** To do **
All the entries need to be duplicated exactly, with the pictures omitted.

** Provided information **
* * * * * * *
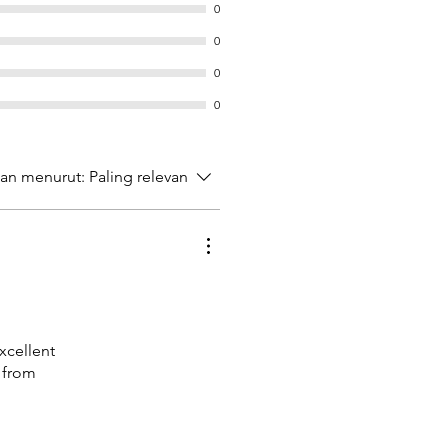
0
0
0
0
kan menurut:
Paling relevan
Excellent
 from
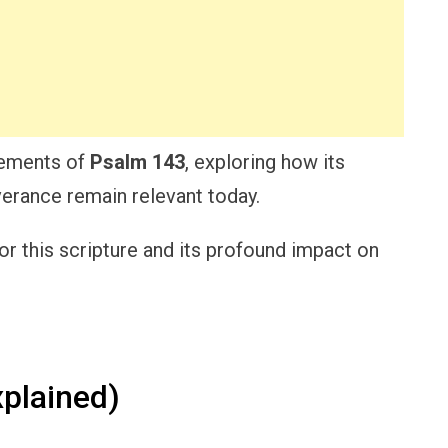
elements of
Psalm 143
, exploring how its
erance remain relevant today.
or this scripture and its profound impact on
plained)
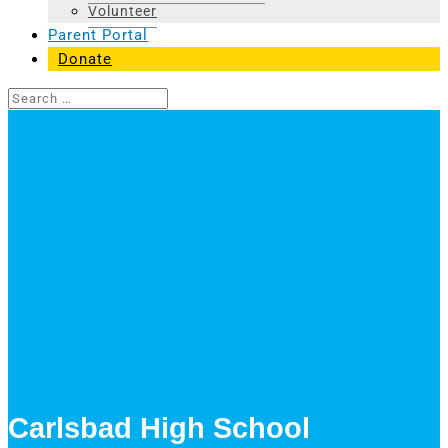
Volunteer
Parent Portal
Donate
Carlsbad High School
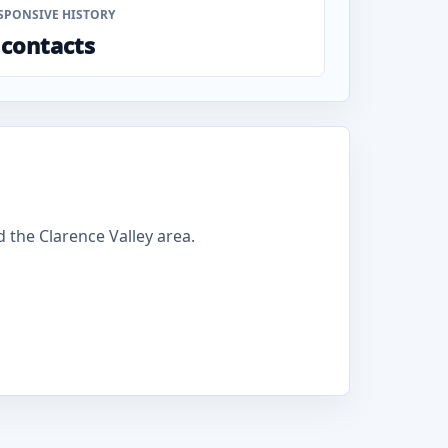
SPONSIVE HISTORY
 contacts
 the Clarence Valley area.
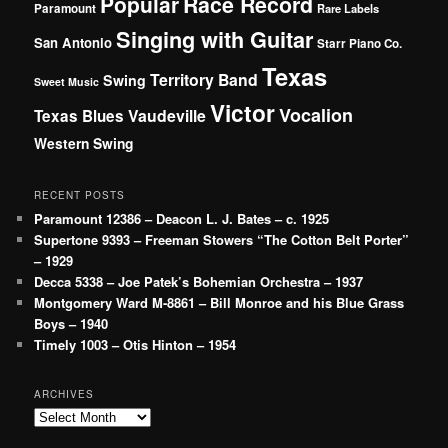
Popular
Race Record
Paramount
Rare Labels
Singing with Guitar
San Antonio
Starr Piano Co.
Texas
Territory Band
Swing
Sweet Music
Victor
Vocalion
Vaudeville
Texas Blues
Western Swing
RECENT POSTS
Paramount 12386 – Deacon L. J. Bates – c. 1925
Supertone 9393 – Freeman Stowers “The Cotton Belt Porter”
– 1929
Decca 5338 – Joe Patek’s Bohemian Orchestra – 1937
Montgomery Ward M-8861 – Bill Monroe and his Blue Grass
Boys – 1940
Timely 1003 – Otis Hinton – 1954
ARCHIVES
Archives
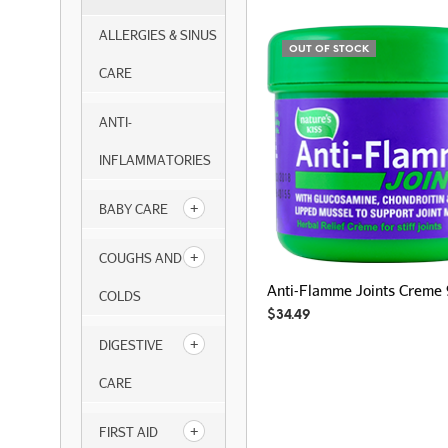
ALLERGIES & SINUS
OUT OF STOCK
CARE
ANTI-
INFLAMMATORIES
BABY CARE
COUGHS AND
Anti-Flamme Joints Creme
COLDS
$
34.49
DIGESTIVE
CARE
FIRST AID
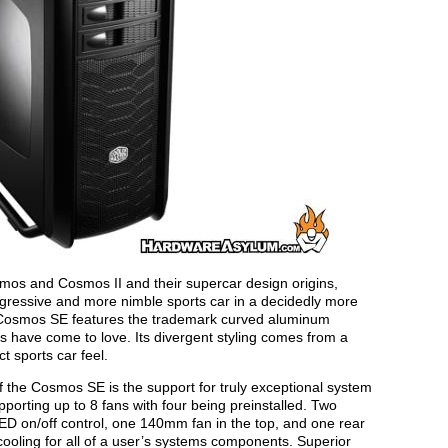
Cosmos and Cosmos II and their supercar design origins,
essive and more nimble sports car in a decidedly more
, Cosmos SE features the trademark curved aluminum
ns have come to love. Its divergent styling comes from a
 sports car feel.
of the Cosmos SE is the support for truly exceptional system
orting up to 8 fans with four being preinstalled. Two
ED on/off control, one 140mm fan in the top, and one rear
ooling for all of a user’s systems components. Superior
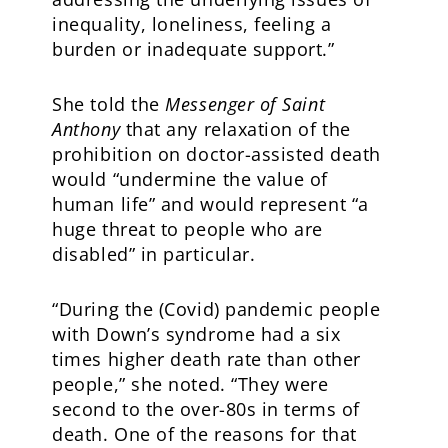
inequality, loneliness, feeling a
burden or inadequate support.”
She told the
Messenger of Saint
Anthony
that any relaxation of the
prohibition on doctor-assisted death
would “undermine the value of
human life” and would represent “a
huge threat to people who are
disabled” in particular.
“During the (Covid) pandemic people
with Down’s syndrome had a six
times higher death rate than other
people,” she noted. “They were
second to the over-80s in terms of
death. One of the reasons for that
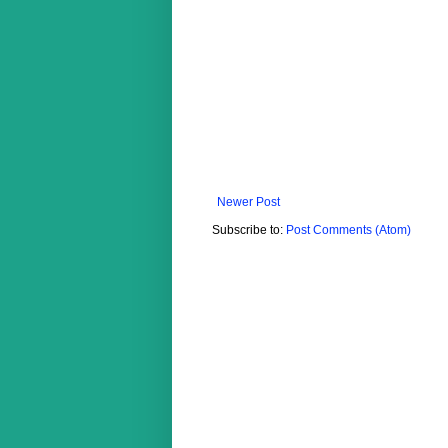
Newer Post
Subscribe to:
Post Comments (Atom)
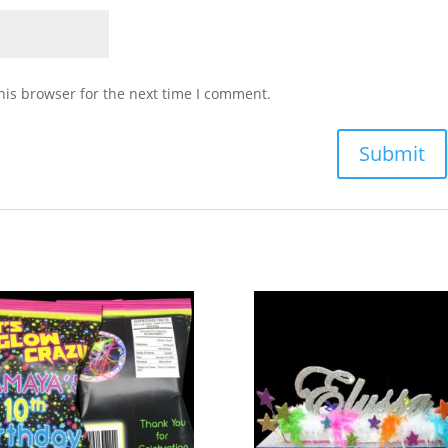
his browser for the next time I comment.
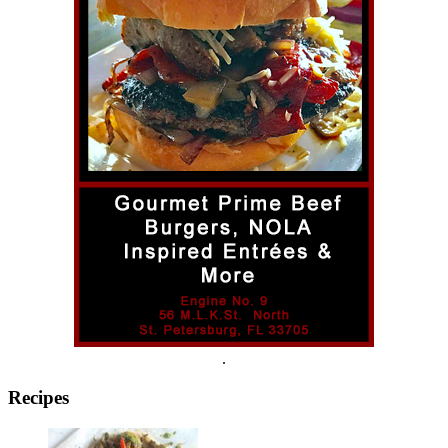
.
Recipes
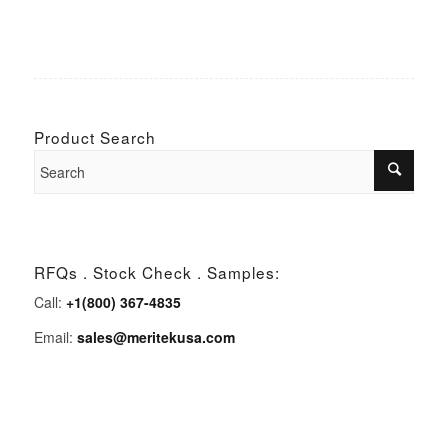
Product Search
RFQs . Stock Check . Samples:
Call:
+1(800) 367-4835
Email:
sales@meritekusa.com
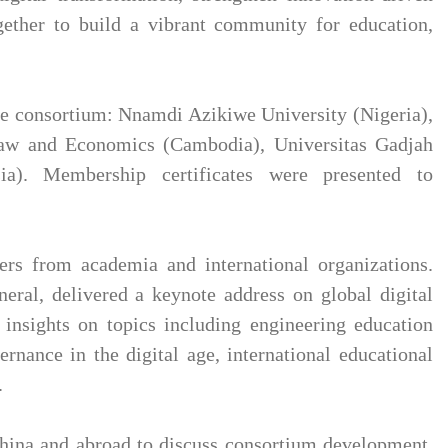
gether to build a vibrant community for education,
the consortium: Nnamdi Azikiwe University (Nigeria),
 Law and Economics (Cambodia), Universitas Gadjah
ia). Membership certificates were presented to
ers from academia and international organizations.
eral, delivered a keynote address on global digital
insights on topics including engineering education
vernance in the digital age, international educational
.
China and abroad to discuss consortium development,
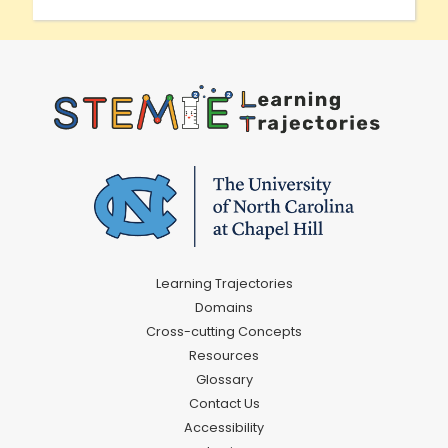
Learning Trajectories
Domains
Cross-cutting Concepts
Resources
Glossary
Contact Us
Accessibility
* * * * * * *
** Task output **
0
0
0
0
kan menurut:
Paling relevan
Excellent
 from
elements of
Psalm 143
, exploring how its
erance remain relevant today.
or this scripture and its profound impact on
plained)
Volunteer
Parent Portal
Donate
Carlsbad High School
SPONSIVE HISTORY
 contacts
 the Clarence Valley area.
Popular
Race Record
Paramount
Rare Labels
Singing with Guitar
San Antonio
Starr Piano Co.
Texas
Territory Band
Swing
Sweet Music
Victor
Vocalion
Vaudeville
Texas Blues
Western Swing
RECENT POSTS
Paramount 12386 – Deacon L. J. Bates – c. 1925
Supertone 9393 – Freeman Stowers “The Cotton Belt Porter”
– 1929
Decca 5338 – Joe Patek’s Bohemian Orchestra – 1937
Montgomery Ward M-8861 – Bill Monroe and his Blue Grass
Boys – 1940
Timely 1003 – Otis Hinton – 1954
ARCHIVES
Archives
ALLERGIES & SINUS
OUT OF STOCK
CARE
ANTI-
INFLAMMATORIES
BABY CARE
COUGHS AND
Anti-Flamme Joints Creme
COLDS
$
34.49
DIGESTIVE
CARE
FIRST AID
Cosmos and Cosmos II and their supercar design origins,
essive and more nimble sports car in a decidedly more
, Cosmos SE features the trademark curved aluminum
ns have come to love. Its divergent styling comes from a
 sports car feel.
of the Cosmos SE is the support for truly exceptional system
orting up to 8 fans with four being preinstalled. Two
ED on/off control, one 140mm fan in the top, and one rear
ooling for all of a user’s systems components. Superior
inequality, loneliness, feeling a
burden or inadequate support.”
She told the
Messenger of Saint
Anthony
that any relaxation of the
prohibition on doctor-assisted death
would “undermine the value of
human life” and would represent “a
huge threat to people who are
disabled” in particular.
“During the (Covid) pandemic people
with Down’s syndrome had a six
times higher death rate than other
people,” she noted. “They were
second to the over-80s in terms of
death. One of the reasons for that
Newer Post
Subscribe to:
Post Comments (Atom)
his browser for the next time I comment.
.
Recipes
Product Search
RFQs . Stock Check . Samples:
Call:
+1(800) 367-4835
Email:
sales@meritekusa.com
gether to build a vibrant community for education,
the consortium: Nnamdi Azikiwe University (Nigeria),
 Law and Economics (Cambodia), Universitas Gadjah
ia). Membership certificates were presented to
ers from academia and international organizations.
eral, delivered a keynote address on global digital
insights on topics including engineering education
vernance in the digital age, international educational
.
China and abroad to discuss consortium development,
Learning Trajectories
Domains
Cross-cutting Concepts
Resources
Glossary
Contact Us
Accessibility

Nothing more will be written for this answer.